Na prática, as sanções da Lei Magnitsky afetam os sancionados principalmente por meios econômicos, como o congelamento de bens e contas bancárias em solo ou instituições norte-americanas. De acordo com o governo dos EUA, qualquer empresa ou bem relacionados ao ministro nos EUA estão bloqueados. Cidadãos norte-americanos também estão proibidos de fazer negócios com o ministro.

Em 18 de julho, o secretário de Estado dos Estados Unidos, Marco Rubio, havia anunciado a revogação de vistos de ministros do STF e de seus parentes, com a citação nominal a Moraes.

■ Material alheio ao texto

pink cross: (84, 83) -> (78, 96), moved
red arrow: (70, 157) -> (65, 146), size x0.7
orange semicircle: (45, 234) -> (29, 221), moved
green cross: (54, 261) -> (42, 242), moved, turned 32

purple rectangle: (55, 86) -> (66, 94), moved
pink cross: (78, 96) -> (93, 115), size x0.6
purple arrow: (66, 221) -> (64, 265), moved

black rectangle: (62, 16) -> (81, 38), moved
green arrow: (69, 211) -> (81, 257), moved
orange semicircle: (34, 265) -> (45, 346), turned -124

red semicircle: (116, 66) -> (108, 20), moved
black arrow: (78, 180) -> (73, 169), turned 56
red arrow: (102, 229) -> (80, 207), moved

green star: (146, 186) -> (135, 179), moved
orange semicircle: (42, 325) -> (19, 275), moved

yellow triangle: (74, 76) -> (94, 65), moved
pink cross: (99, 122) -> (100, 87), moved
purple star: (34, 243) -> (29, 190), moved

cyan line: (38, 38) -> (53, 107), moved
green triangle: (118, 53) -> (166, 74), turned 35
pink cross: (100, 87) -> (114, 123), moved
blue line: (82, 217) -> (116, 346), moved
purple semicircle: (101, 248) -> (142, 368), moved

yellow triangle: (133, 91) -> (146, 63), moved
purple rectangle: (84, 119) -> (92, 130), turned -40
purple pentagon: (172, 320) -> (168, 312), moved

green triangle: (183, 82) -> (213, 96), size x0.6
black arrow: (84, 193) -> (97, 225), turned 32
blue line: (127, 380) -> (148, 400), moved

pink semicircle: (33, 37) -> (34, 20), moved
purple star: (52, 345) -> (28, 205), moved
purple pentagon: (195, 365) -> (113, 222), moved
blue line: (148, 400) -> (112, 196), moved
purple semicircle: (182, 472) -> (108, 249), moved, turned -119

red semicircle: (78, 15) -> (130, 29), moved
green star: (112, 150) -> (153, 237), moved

Na justificativa das ações contra ministros do STF, e especificamente contra Moraes, o governo norte-americano cita o processo na Corte contra o ex-presidente Jair Bolsonaro (PL), que virou réu por tentativa de golpe de Estado após perder a eleição de 2022 para o presidente Luiz Inácio Lula da Silva (PT). Trump chegou a dizer que a Justiça brasileira promovia uma “caça às bruxas” contra Bolsonaro.

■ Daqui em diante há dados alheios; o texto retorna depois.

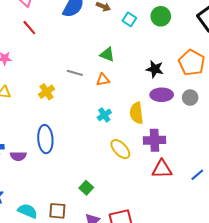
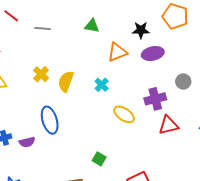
gray line: (75, 73) -> (43, 29), moved
orange triangle: (103, 80) -> (117, 52), moved, size x1.5
gray circle: (190, 98) -> (183, 82), moved
yellow semicircle: (136, 113) -> (66, 81), moved, turned 40

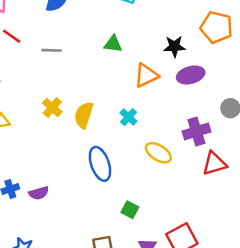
blue ellipse: (50, 120) -> (100, 164), moved

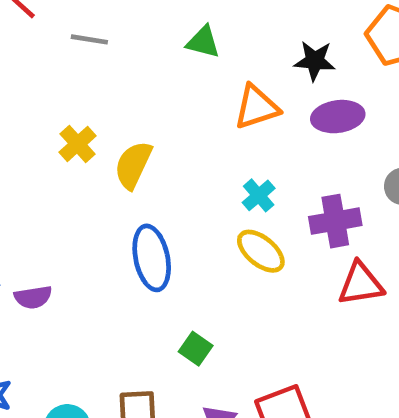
cyan cross: (129, 117) -> (259, 195), moved

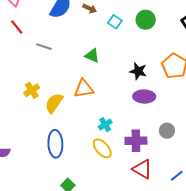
orange triangle: (256, 107) -> (84, 89), moved
red triangle: (361, 284) -> (142, 169), turned 30

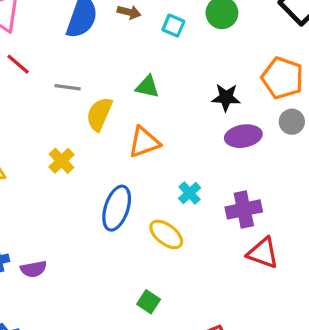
yellow semicircle: (54, 103) -> (99, 114), moved
gray circle: (167, 131) -> (292, 122), moved
blue ellipse: (55, 144) -> (117, 208), moved, turned 32
yellow ellipse: (102, 148) -> (166, 234), moved

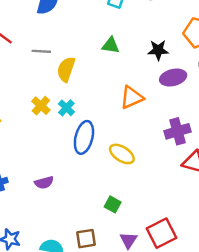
green triangle: (147, 87) -> (111, 45), moved
orange triangle: (144, 142) -> (132, 97), moved
cyan cross: (190, 193) -> (66, 108), moved
purple semicircle: (34, 269) -> (44, 183), moved

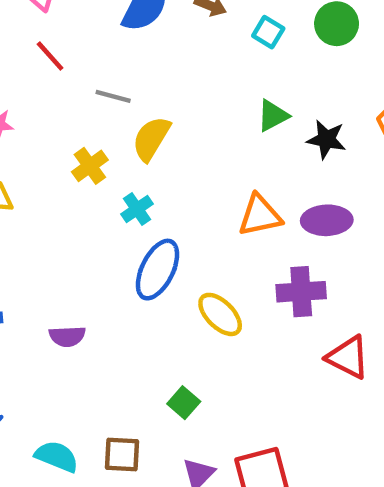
green triangle: (111, 45) -> (273, 116), moved, turned -48
purple ellipse: (173, 78) -> (327, 220), moved
yellow cross: (41, 106) -> (90, 166), moved
purple cross: (177, 131) -> (301, 292), moved

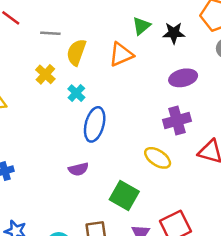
orange triangle: (260, 215) -> (121, 54), moved
yellow ellipse: (220, 314) -> (158, 158), moved
purple semicircle: (67, 336) -> (78, 169), moved
green square: (184, 403) -> (124, 195), size x1.6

Nesta quarta, ao publicar uma nota sobre a aplicação da lei, o secretário do Tesouro dos EUA, Scott Bessent, citou o ex-presidente.

“Moraes é responsável por uma campanha opressiva de censura, detenções arbitrárias que violam os direitos humanos e processos politizados — inclusive contra o ex-presidente Jair Bolsonaro. A ação de hoje deixa claro que o Tesouro continuará a responsabilizar aqueles que ameaçam os interesses dos EUA e as liberdades de nossos cidadãos”, declarou o secretário.

Eduardo Bolsonaro

O deputado Eduardo Bolsonaro (PL-SP) foi aos Estados Unidos para articular medidas contra Moraes e outros ministros da Corte no fim de fevereiro. Em diversos momentos, o deputado afirmou que o governo norte-americano aplicaria a lei contra o ministro. Moraes é o relator do processo que pode levar à condenação do ex-presidente. O julgamento de Bolsonaro deve ser realizado entre agosto e setembro.

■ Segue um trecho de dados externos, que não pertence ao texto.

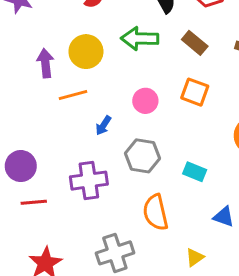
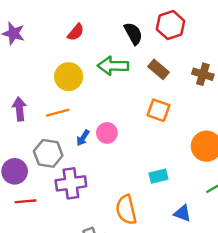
purple arrow: (45, 63) -> (19, 109), moved
pink circle: (145, 101) -> (107, 133), moved
gray hexagon: (142, 156) -> (48, 153), moved
cyan rectangle: (195, 172) -> (159, 176), turned -36

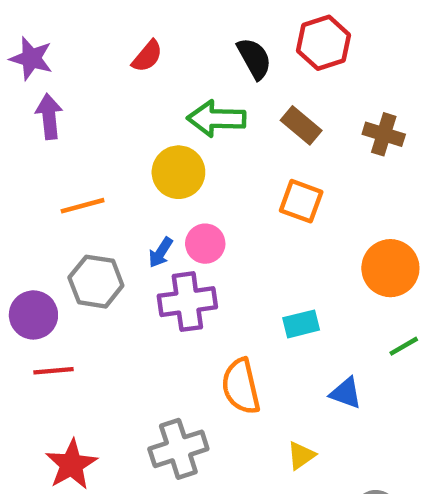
yellow circle: (69, 77) -> (178, 172), moved
purple arrow: (19, 109) -> (49, 116), moved
orange line: (58, 113) -> (83, 206), moved
purple cross: (71, 183) -> (187, 302), moved

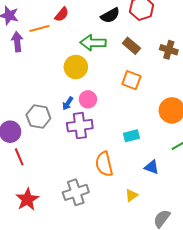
black semicircle: (254, 58) -> (110, 15), turned 90
orange line: (83, 206) -> (39, 29), moved
red line: (54, 371) -> (19, 157), turned 72

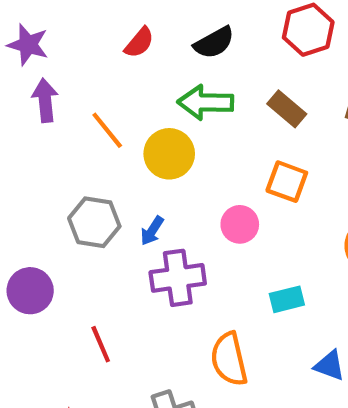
black semicircle: (110, 15) -> (214, 43), moved
orange line: (39, 29) -> (107, 130), moved, turned 66
pink circle: (88, 99) -> (240, 224), moved
gray hexagon: (38, 117) -> (94, 222), moved
red line: (19, 157) -> (101, 344), moved

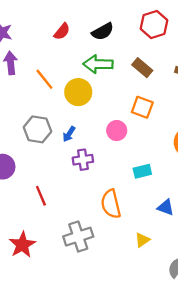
purple cross: (178, 278) -> (83, 160), size x0.7

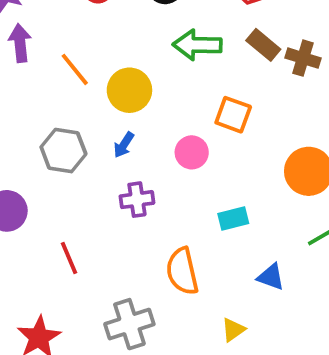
green arrow: (98, 64) -> (197, 45), moved
brown rectangle: (142, 68) -> (263, 45), moved
blue arrow: (69, 134) -> (124, 145), moved

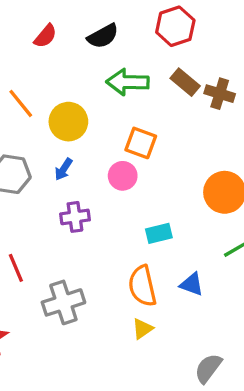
orange square: (233, 115) -> (141, 143), moved
orange semicircle: (182, 271) -> (142, 286), moved
gray cross: (129, 324) -> (63, 302), moved
yellow triangle: (233, 330) -> (142, 329), moved

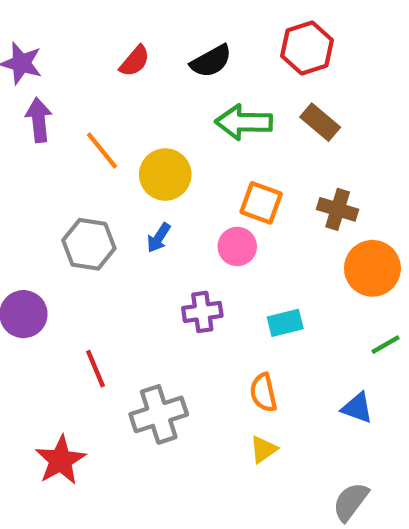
brown cross: (220, 94) -> (338, 209), moved
purple cross: (75, 217) -> (202, 312), moved
blue triangle: (192, 284) -> (357, 408), moved
orange semicircle: (142, 286) -> (263, 393), size x0.7

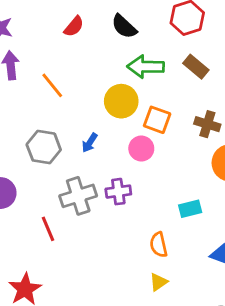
black semicircle: (211, 61) -> (124, 26), turned 72
yellow circle: (165, 175) -> (121, 101), moved
cyan rectangle: (285, 323) -> (190, 209), moved
gray cross: (159, 414) -> (78, 196), moved

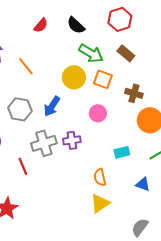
green arrow: (146, 67) -> (91, 53), turned -150
orange square: (157, 120) -> (103, 79), moved
blue arrow: (90, 143) -> (52, 106), size x1.5
pink circle: (141, 149) -> (98, 113), moved
yellow triangle: (159, 282) -> (100, 203), size x1.5

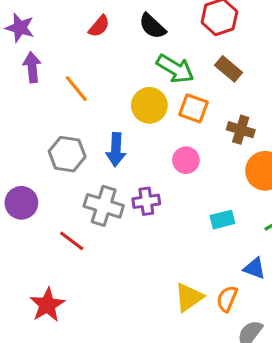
blue arrow: (52, 106) -> (116, 150), turned -30
gray cross: (44, 143) -> (104, 206), turned 35
red line: (23, 166) -> (72, 241), turned -30
orange semicircle: (100, 177) -> (227, 299), moved, turned 36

Desde que o governo Trump começou a fazer ameaças de que poderia aplicar a lei, autoridades brasileiras enxergam a ação da Casa Branca como uma interferência e uma tentativa de impor uma impunidade total a Bolsonaro.

Entenda a Lei Magnitsky

Criada em 2012 durante o governo de Barack Obama, a Lei Magnitsky permite aos Estados Unidos punir estrangeiros envolvidos em corrupção ou graves violações de direitos humanos. O dispositivo surgiu após a morte de Sergei Magnitsky, advogado russo que denunciou um esquema de corrupção em seu país e morreu em uma prisão de Moscou em 2009, aos 37 anos.

Inicialmente voltada para punir os responsáveis por sua morte, a legislação teve seu alcance ampliado em 2016, para permitir que qualquer pessoa ou autoridade estrangeira suspeita de corrupção ou abusos fosse alvo de sanções.

A primeira aplicação fora do contexto russo ocorreu em 2017, durante o próprio governo Trump, quando três figuras da América Latina – Roberto José Rivas Reyes, da Nicarágua, Julio Antonio Juárez Ramírez, da Guatemala, e Ángela Rondón Rijo, da República Dominicana – foram punidas por corrupção e violações de direitos humanos.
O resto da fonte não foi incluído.